==== Supplied entries ====

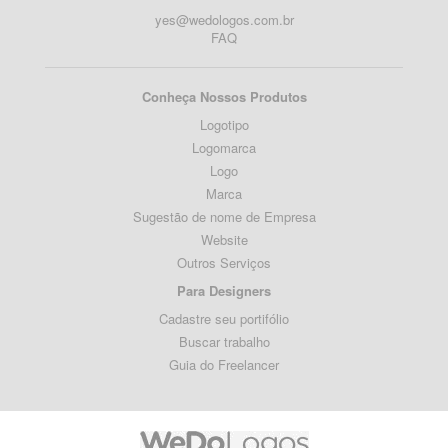
yes@wedologos.com.br
FAQ
Conheça Nossos Produtos
Logotipo
Logomarca
Logo
Marca
Sugestão de nome de Empresa
Website
Outros Serviços
Para Designers
Cadastre seu portifólio
Buscar trabalho
Guia do Freelancer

====

§ Try it: Drop the images and repeat the data exactly.

§ Result:
yes@wedologos.com.br
FAQ
Conheça Nossos Produtos
Logotipo
Logomarca
Logo
Marca
Sugestão de nome de Empresa
Website
Outros Serviços
Para Designers
Cadastre seu portifólio
Buscar trabalho
Guia do Freelancer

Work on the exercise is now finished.